Cassidy Tucker at Desk.com describes growth as “the kiss of death” for some companies, specifically those who fail to plan for changes in company structure. When a growing company builds its reputation for customer service, customers themselves can feel the strain of growth when that reputation is no longer met or exceeded. The following guidelines can keep customers H-A-P-P-Y when your company is expanding.
H – Hear your customer
As obvious as it sounds, your customers will be the first to let you know when growth starts straining your service offerings. Keep your eyes and ears open for frustrated chats and voicemails to ensure that your customers aren’t getting lost in the shuffle as your company experiences growth.
A – Ask for feedback
Even if your customers aren’t letting you know how your service is, go ahead and ask them to provide feedback. Cassidy recalls this practice during her time at SPLT:
“We made it a point to check in with our customers multiple times a week. Not only did we gain amazing insights into how our customers felt about our product, but we also fostered relationships with customers who realized we truly cared about providing the best service possible. Many of our very first customers volunteered to be our ‘SPLT Champions,’ promoting our brand everywhere they went.”
Never underestimate the power of a personal connection between company and customer.
P – Praise your customers
We all like being appreciated, and that certainly extends to your customers. You can help your clients get through a rough patch of service with praise and appreciation. This can be anything from “Thank you” messages at the end of all chat interactions, or new-client gifts. If you’re shrugging and thinking that your customer experience is already good enough, Cassidy shares that while “80% of CEOs believe they deliver a superior customer experience, only 8% of customers actually agree.”

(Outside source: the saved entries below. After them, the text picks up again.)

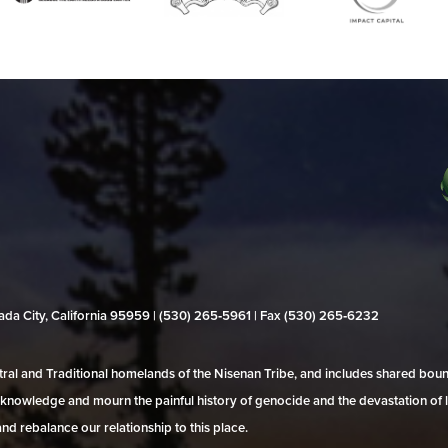
evada City, California 95959 | (530) 265‑5961 | Fax (530) 265‑6232
al and Traditional homelands of the Nisenan Tribe, and includes shared bo
 acknowledge and mourn the painful history of genocide and the devastation of l
and rebalance our relationship to this place.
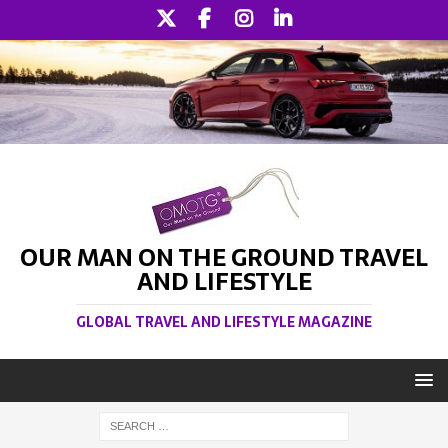
OUR MAN ON THE GROUND TRAVEL
AND LIFESTYLE
GLOBAL TRAVEL AND LIFESTYLE MAGAZINE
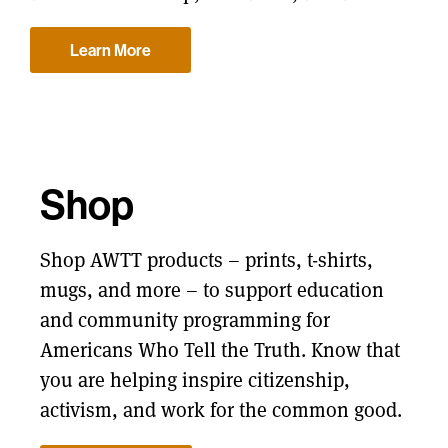
Learn More
Shop
Shop AWTT products – prints, t-shirts,
mugs, and more – to support education
and community programming for
Americans Who Tell the Truth. Know that
you are helping inspire citizenship,
activism, and work for the common good.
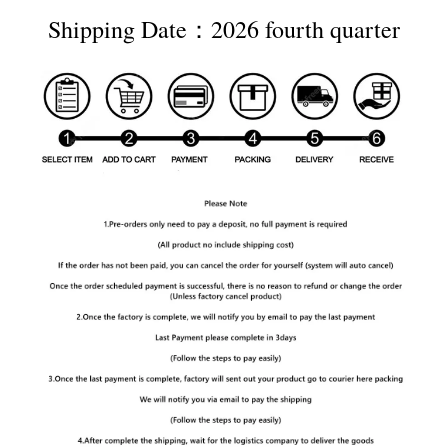
Shipping Date：2026 fourth quarter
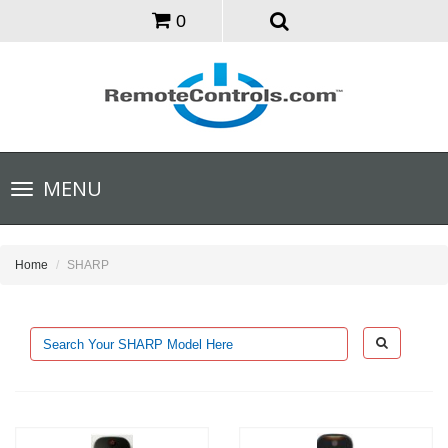
0
Toggle
MENU
navigation
Home
SHARP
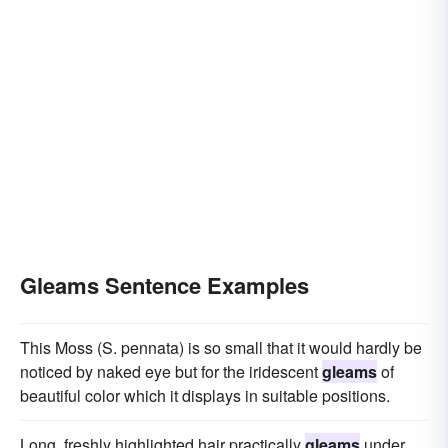
Gleams Sentence Examples
This Moss (S. pennata) is so small that it would hardly be
noticed by naked eye but for the iridescent
gleams
of
beautiful color which it displays in suitable positions.
Long, freshly highlighted hair practically
gleams
under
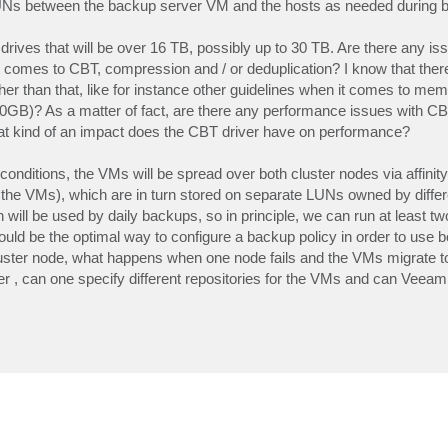
LUNs between the backup server VM and the hosts as needed during 
drives that will be over 16 TB, possibly up to 30 TB. Are there any is
comes to CBT, compression and / or deduplication? I know that there
ther than that, like for instance other guidelines when it comes to mem
B)? As a matter of fact, are there any performance issues with CB
at kind of an impact does the CBT driver have on performance?
conditions, the VMs will be spread over both cluster nodes via affinity
he VMs), which are in turn stored on separate LUNs owned by diffe
will be used by daily backups, so in principle, we can run at least tw
uld be the optimal way to configure a backup policy in order to use 
 cluster node, what happens when one node fails and the VMs migrate t
iner , can one specify different repositories for the VMs and can Veeam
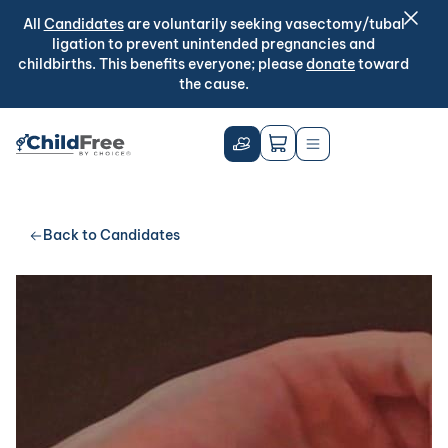
All
Candidates
are voluntarily seeking vasectomy/tubal
ligation to prevent unintended pregnancies and
childbirths. This benefits everyone; please
donate
toward
the cause.
Back to Candidates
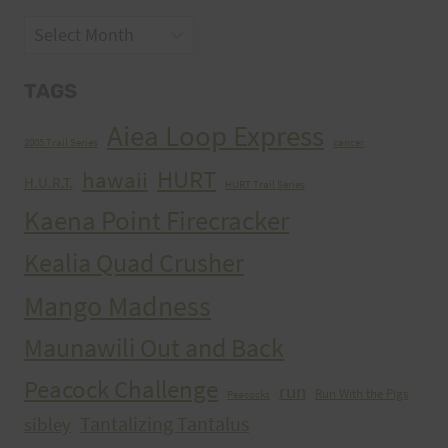
Archives
TAGS
Aiea Loop Express
2005 Trail Series
cancer
HURT
hawaii
H.U.R.T.
HURT Trail Series
Kaena Point Firecracker
Kealia Quad Crusher
Mango Madness
Maunawili Out and Back
Peacock Challenge
run
Run With the Pigs
Peacocks
Tantalizing Tantalus
sibley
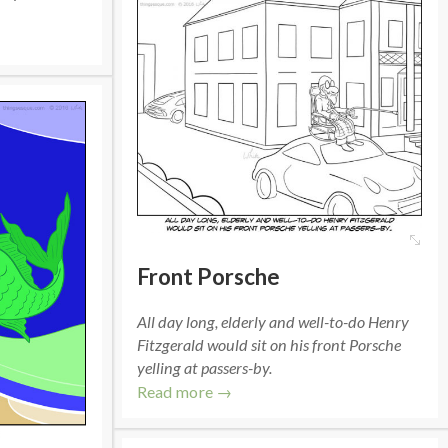
Front Porsche
All day long, elderly and well-to-do Henry
Fitzgerald would sit on his front Porsche
yelling at passers-by.
Read more →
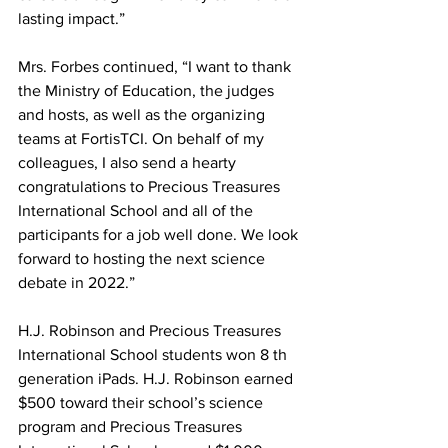
lasting impact.” 
Mrs. Forbes continued, “I want to thank 
the Ministry of Education, the judges 
and hosts, as well as the organizing 
teams at FortisTCI. On behalf of my 
colleagues, I also send a hearty 
congratulations to Precious Treasures 
International School and all of the 
participants for a job well done. We look 
forward to hosting the next science 
debate in 2022.”
H.J. Robinson and Precious Treasures 
International School students won 8 th 
generation iPads. H.J. Robinson earned 
$500 toward their school’s science 
program and Precious Treasures 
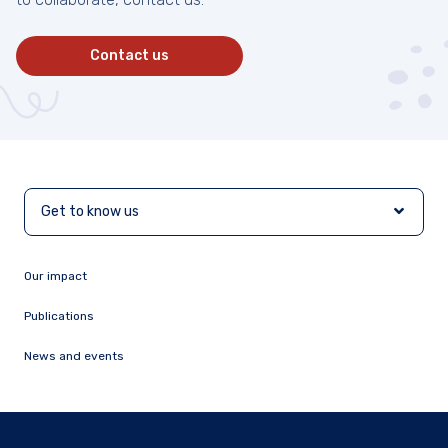
Contact us
Get to know us
Our impact
Publications
News and events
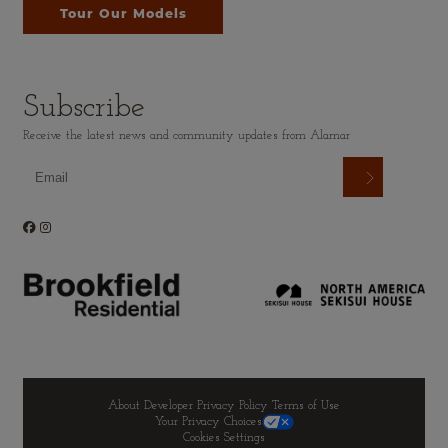
Tour Our Models
Subscribe
Receive the latest news and community updates from Alamar
About Developer
Privacy Policy
Terms of Use
Your Privacy Choices
Cookies Settings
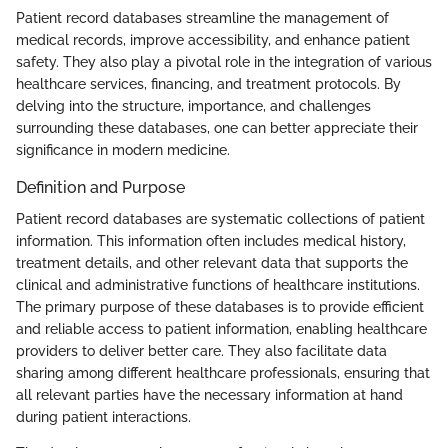
Patient record databases streamline the management of
medical records, improve accessibility, and enhance patient
safety. They also play a pivotal role in the integration of various
healthcare services, financing, and treatment protocols. By
delving into the structure, importance, and challenges
surrounding these databases, one can better appreciate their
significance in modern medicine.
Definition and Purpose
Patient record databases are systematic collections of patient
information. This information often includes medical history,
treatment details, and other relevant data that supports the
clinical and administrative functions of healthcare institutions.
The primary purpose of these databases is to provide efficient
and reliable access to patient information, enabling healthcare
providers to deliver better care. They also facilitate data
sharing among different healthcare professionals, ensuring that
all relevant parties have the necessary information at hand
during patient interactions.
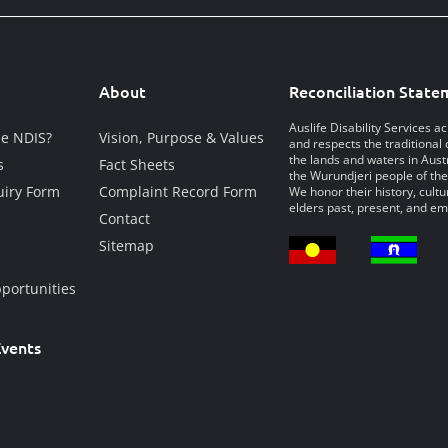
About
Reconciliation State
Auslife Disability Services 
he NDIS?
Vision, Purpose & Values
and respects the traditional 
the lands and waters in Austr
s
Fact Sheets
the Wurundjeri people of the
iry Form
Complaint Record Form
We honor their history, cultu
elders past, present, and em
Contact
Sitemap
portunities
vents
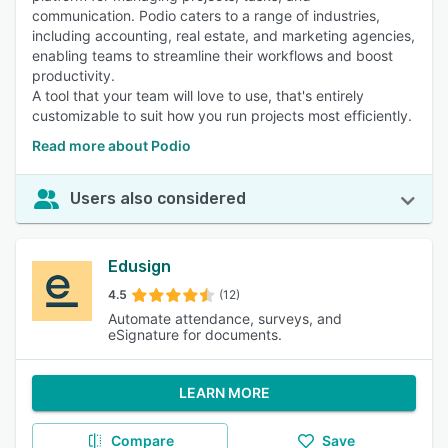
communication. Podio caters to a range of industries,
including accounting, real estate, and marketing agencies,
enabling teams to streamline their workflows and boost
productivity.
A tool that your team will love to use, that's entirely
customizable to suit how you run projects most efficiently.
Read more about Podio
Users also considered
Edusign
4.5
(12)
Automate attendance, surveys, and
eSignature for documents.
LEARN MORE
Compare
Save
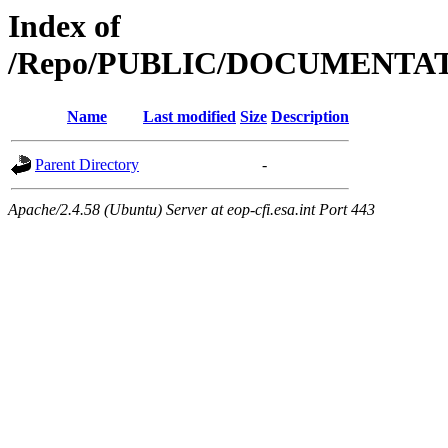
Index of
/Repo/PUBLIC/DOCUMENTA
Name
Last modified
Size
Description
Parent Directory
-
Apache/2.4.58 (Ubuntu) Server at eop-cfi.esa.int Port 443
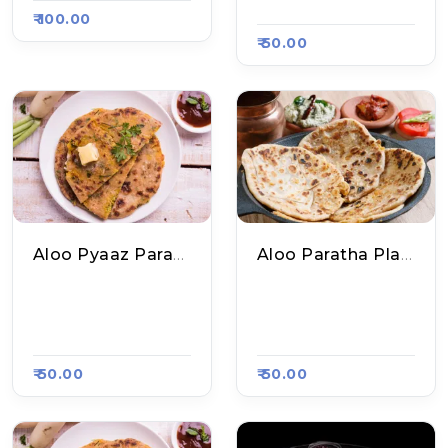
Sa Kart 5525
₹ 100.00
₹ 50.00
Aloo Pyaaz Paratha Plate
Aloo Paratha Plate
Shri Ram Chole Kul
Mukesh Bhai Ke Sp
Che N Parathe, Raa
Ecial Poori Sabzi, R
Sa Kart 5525
Aasa Kart 5515
₹ 50.00
₹ 50.00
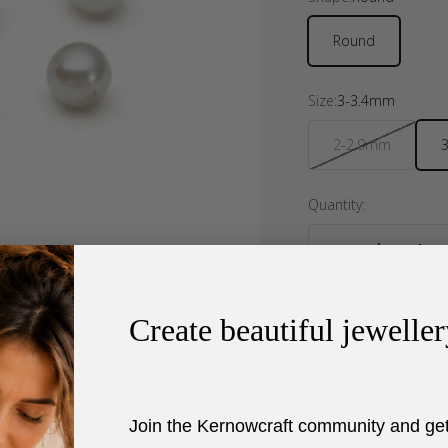
Round
Size:
3-3.4mm
2-2.9mm
Quantity:
Create beautiful jeweller
Description
Join the Kernowcraft community and ge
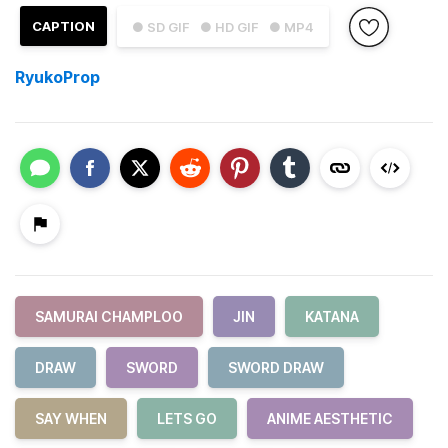
CAPTION
● SD GIF
● HD GIF
● MP4
RyukoProp
SAMURAI CHAMPLOO
JIN
KATANA
DRAW
SWORD
SWORD DRAW
SAY WHEN
LETS GO
ANIME AESTHETIC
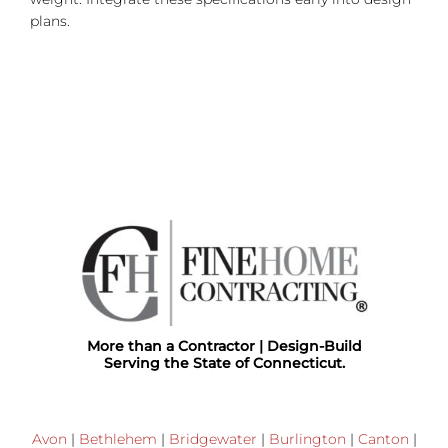
plans.
More than a Contractor | Design-Build
Serving the State of Connecticut.
Avon
|
Bethlehem
|
Bridgewater
|
Burlington
|
Canton
|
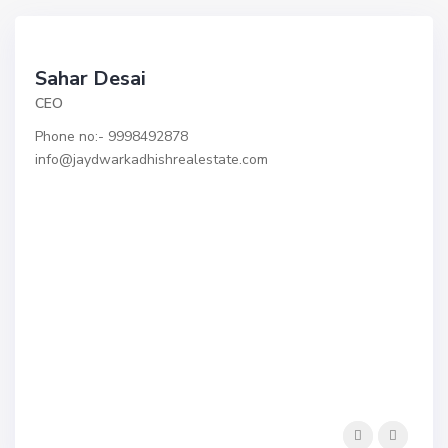
Sahar Desai
CEO
Phone no:- 9998492878 ​
info@jaydwarkadhishrealestate.com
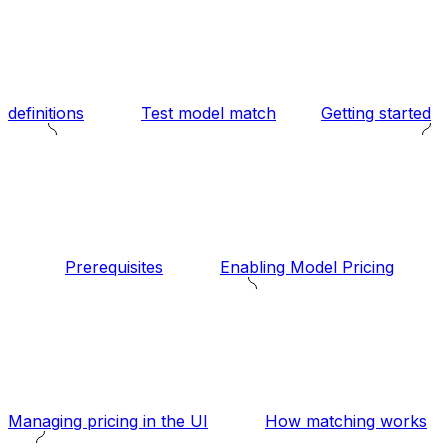
definitions
Test model match
Getting started
Prerequisites
Enabling Model Pricing
Managing pricing in the UI
How matching works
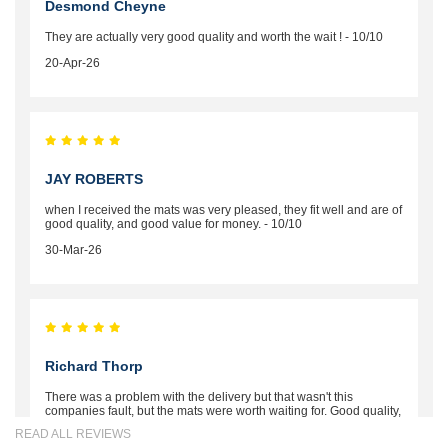
Desmond Cheyne
They are actually very good quality and worth the wait ! - 10/10
20-Apr-26
JAY ROBERTS
when I received the mats was very pleased, they fit well and are of
good quality, and good value for money. - 10/10
30-Mar-26
Richard Thorp
There was a problem with the delivery but that wasn't this
companies fault, but the mats were worth waiting for. Good quality,
excellent fit, the wife loves the piping round the edge. Well worth
READ ALL REVIEWS
the money. - 10/10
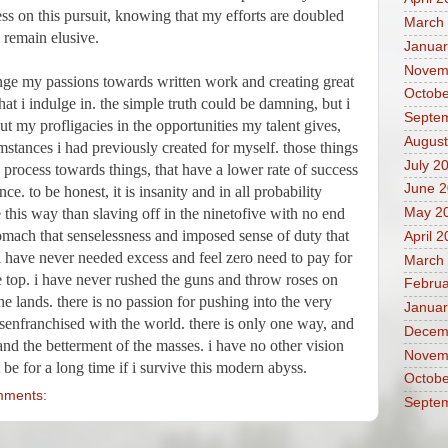
ss on this pursuit, knowing that my efforts are doubled 
March
 remain elusive. 
Januar
Novem
ge my passions towards written work and creating great 
Octobe
at i indulge in. the simple truth could be damning, but i 
Septe
t my profligacies in the opportunities my talent gives, 
August
stances i had previously created for myself. those things 
July 2
 process towards things, that have a lower rate of success 
June 
nce. to be honest, it is insanity and in all probability 
be this way than slaving off in the ninetofive with no end 
May 2
tomach that senselessness and imposed sense of duty that 
April 
 have never needed excess and feel zero need to pay for 
March
 top. i have never rushed the guns and throw roses on 
Februa
e lands. there is no passion for pushing into the very 
Januar
senfranchised with the world. there is only one way, and 
Decem
 and the betterment of the masses. i have no other vision 
Novem
 be for a long time if i survive this modern abyss.
Octobe
mments:
Septe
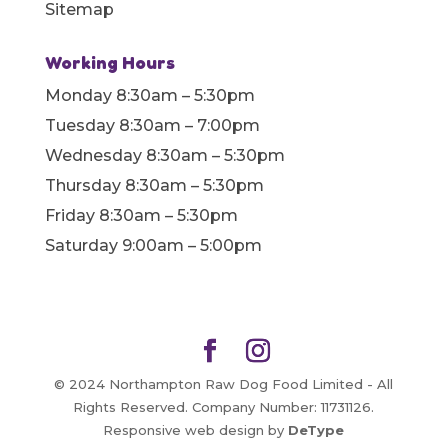
Sitemap
Working Hours
Monday 8:30am – 5:30pm
Tuesday 8:30am – 7:00pm
Wednesday 8:30am – 5:30pm
Thursday 8:30am – 5:30pm
Friday 8:30am – 5:30pm
Saturday 9:00am – 5:00pm
© 2024 Northampton Raw Dog Food Limited - All
Rights Reserved. Company Number: 11731126.
Responsive web design by
DeType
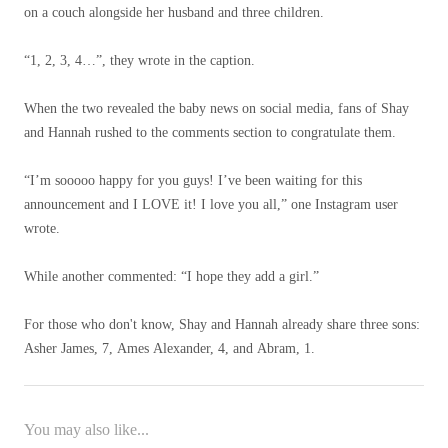
on a couch alongside her husband and three children.
“1, 2, 3, 4…”, they wrote in the caption.
When the two revealed the baby news on social media, fans of Shay
and Hannah rushed to the comments section to congratulate them.
“I’m sooooo happy for you guys! I’ve been waiting for this
announcement and I LOVE it! I love you all,” one Instagram user
wrote.
While another commented: “I hope they add a girl.”
For those who don't know, Shay and Hannah already share three sons:
Asher James, 7, Ames Alexander, 4, and Abram, 1.
You may also like...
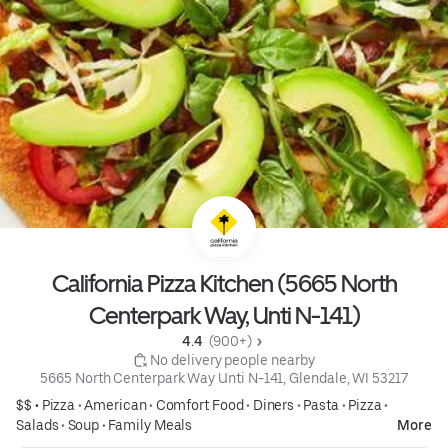
California Pizza Kitchen (5665 North
Centerpark Way, Unti N-141)
4.4 
 (900+)
 No delivery people nearby
5665 North Centerpark Way Unti N-141, Glendale, WI 53217
$$ •
Pizza
•
American
•
Comfort Food
•
Diners
•
Pasta
•
Pizza
•
Salads
•
Soup
•
Family Meals
More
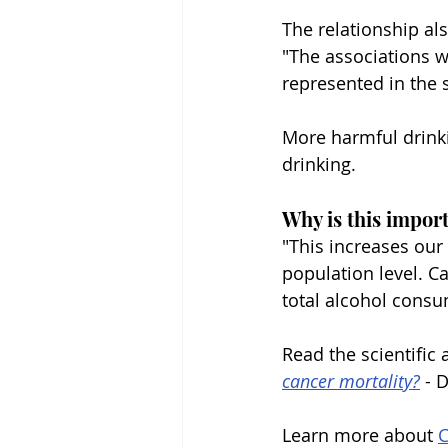
The relationship al
"The associations w
represented in the 
More harmful drinki
drinking.
Why is this impor
"This increases our
population level. C
total alcohol cons
Read the scientific a
cancer mortality?
 - 
Learn more about 
C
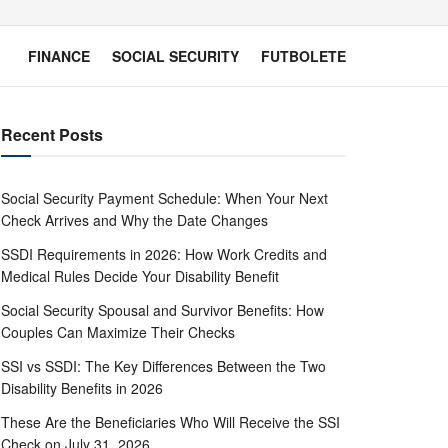
FINANCE
SOCIAL SECURITY
FUTBOLETE
Recent Posts
Social Security Payment Schedule: When Your Next
Check Arrives and Why the Date Changes
SSDI Requirements in 2026: How Work Credits and
Medical Rules Decide Your Disability Benefit
Social Security Spousal and Survivor Benefits: How
Couples Can Maximize Their Checks
SSI vs SSDI: The Key Differences Between the Two
Disability Benefits in 2026
These Are the Beneficiaries Who Will Receive the SSI
Check on July 31, 2026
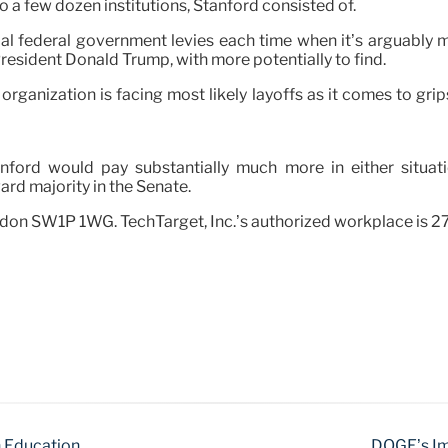
 a few dozen institutions, Stanford consisted of.
l federal government levies each time when it’s arguably m
resident Donald Trump, with more potentially to find.
 organization is facing most likely layoffs as it comes to gr
ford would pay substantially much more in either situat
ward majority in the Senate.
ndon SW1P 1WG. TechTarget, Inc.’s authorized workplace is 
n Education
DOGE’s Im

P – Protect your company’s values and mission
Unlike many aspects of your business, you can uniquely tie customer service to the strength of your company values. A strong drive and belief toward customer service is a hallmark of most industry-leading companies. Cassidy reinforces this notion toward keeping customer service running on all cylinders, even during times of growth, “Ultimately, customers will feel a difference with your company that they’ll never experience with a company that does not own its values and mission.”
Y – “Yay!”
Your team should have this end goal in mind when responding to customer needs. Constantly asking the question, “How can I not only help solve this customer’s problem but make their day as well?” is a necessity in the customer service department. Keeping this as your rallying cry for new and old employees can help keep your culture consistent as you grow.